We evolved to see color, born to experience it. Color speaks to us, its presence incites response, invites poetry. Color has also evolved alongside us, now living in the minds of both humans and computers as we all meld together/approach the singularity. This project looks at color through both lenses, attempting to merge human and digital perspectives without losing the spirit of either one. Color is not something to be solved, but color is a perfect example of a multidisciplinary, tangled thread of a topic that requires a hybrid approach to tackle. It asks us to create new metaphors, new systems so we can hold the full idea in our hands and minds. It all begins with a knowledge of color, then an expanded ability to make color, but having a feel for color is where we need to be. 

A foundational lesson of classical art training is to draw what you see, not what you think you see. Immediately your point of view is held suspect and your objectivity is challenged. Techniques can be mastered, but there is always something you are missing, and you always need a fresh pair of eyes. To Josef Albers, Bauhaus authority on color, art training is first and foremost about observation and articulation. “A sensitive and flexible eye for color should be learned over memorizing strict guidelines. What’s needed — Imagination and fantasy realized in discovery and invention — Thinking in situations.” 

This is a project of translating and transmuting color into new forms.
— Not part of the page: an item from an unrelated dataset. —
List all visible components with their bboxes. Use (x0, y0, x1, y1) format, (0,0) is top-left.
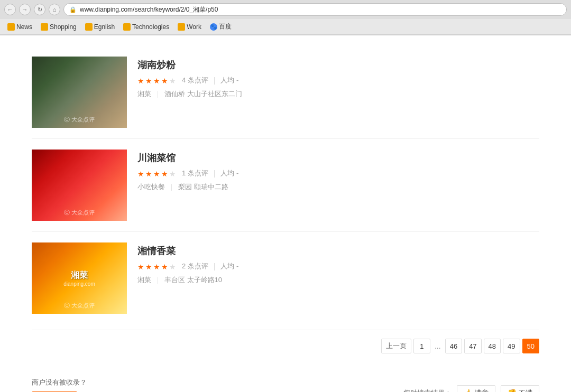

Study the nuances, and find that color is three dimensional, moving in all directions. RGB = XYZ. Take that one step further and we can plot the path of color and let it dance through the diagrams of color spaces read by robots. Through new capabilities in 3D modeling, rendering, and virtual reality, we can use that data as inspiration for new art, sculpting the forms of color and learning its choreography. Building a multi-dimensional, flexible vocabulary of color can then create an opening for new working spaces, or better yet, recreate the working spaces we are in danger of losing. No longer embellishment, or an after effect, color incorporates itself into the process.  This new interface is not  seamless, it requires an equal effort from the colorist to learn the language.